🤖 AI Summary
This paper addresses the distortion in LLM-as-a-judge evaluations for system-level ranking tasks caused by system-level biases—i.e., consistent positive or negative preferences toward specific systems. To tackle this, we propose the first systematic, judge-oriented evaluation framework specifically designed for LLM-based system ranking. Methodologically, we introduce multi-turn response aggregation to generate robust system scores and enable reproducible automatic ranking; quantify judge bias and decisiveness against high-quality human rankings as ground truth; and conduct large-scale empirical evaluation.
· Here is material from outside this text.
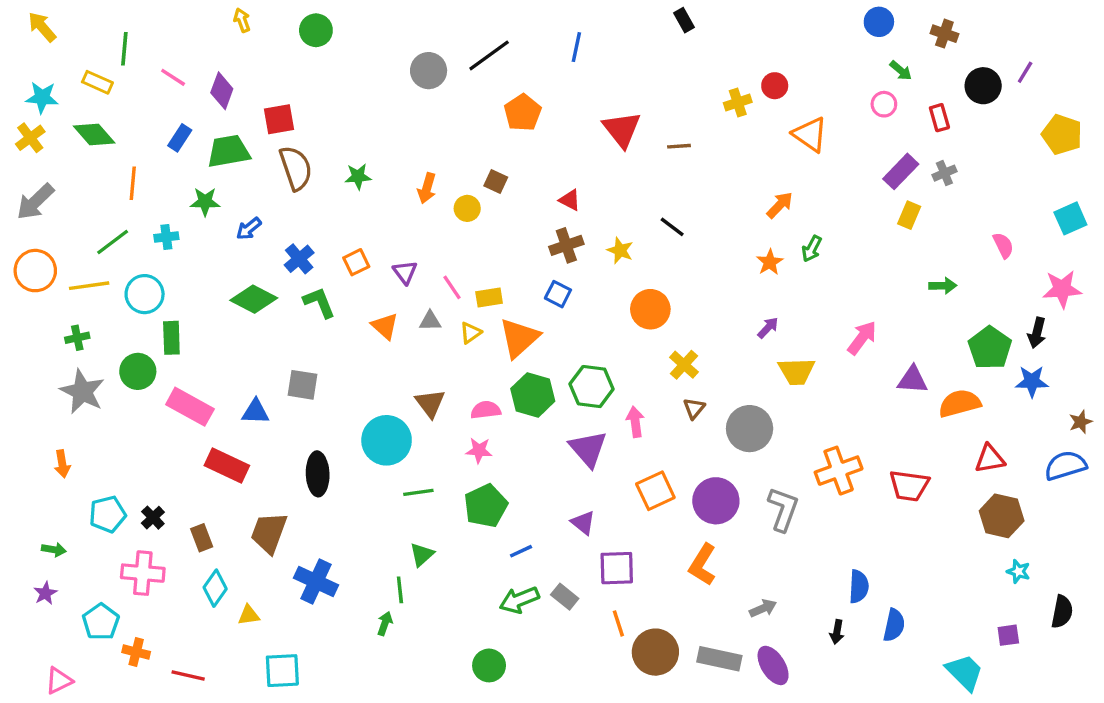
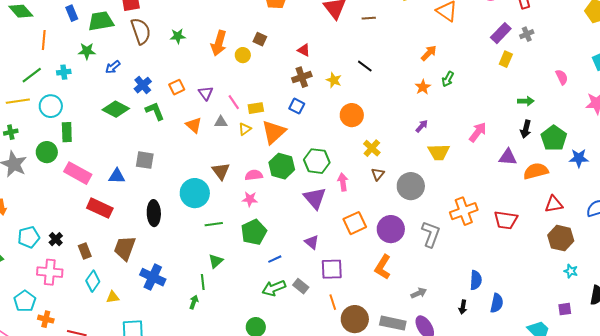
blue rectangle: (180, 138) -> (72, 13), turned -56
orange arrow: (427, 188) -> (219, 43), size x1.4
black arrow: (1037, 333) -> (526, 129), moved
Key contributions include: (1) releasing the first benchmark dedicated to evaluating LLM judges on system ranking tasks; (2) empirically revealing a strong correlation between judge performance and system-level bias; and (3) establishing a novel, reliable, and interpretable paradigm for automated LLM evaluation—providing both theoretical foundations and practical tools for trustworthy LLM assessment.
📝 Abstract
Given the rapid progress of generative AI, there is a pressing need to systematically compare and choose between the numerous models and configurations available. The scale and versatility of such evaluations make the use of LLM-based judges a compelling solution for this challenge. Crucially, this approach requires first to validate the quality of the LLM judge itself. Previous work has focused on instance-based assessment of LLM judges, where a judge is evaluated over a set of responses, or response pairs, while being agnostic to their source systems. We argue that this setting overlooks critical factors affecting system-level ranking, such as a judge's positive or negative bias towards certain systems. To address this gap, we conduct the first large-scale study of LLM judges as system rankers. System scores are generated by aggregating judgment scores over multiple system outputs, and the judge's quality is assessed by comparing the resulting system ranking to a human-based ranking. Beyond overall judge assessment, our analysis provides a fine-grained characterization of judge behavior, including their decisiveness and bias.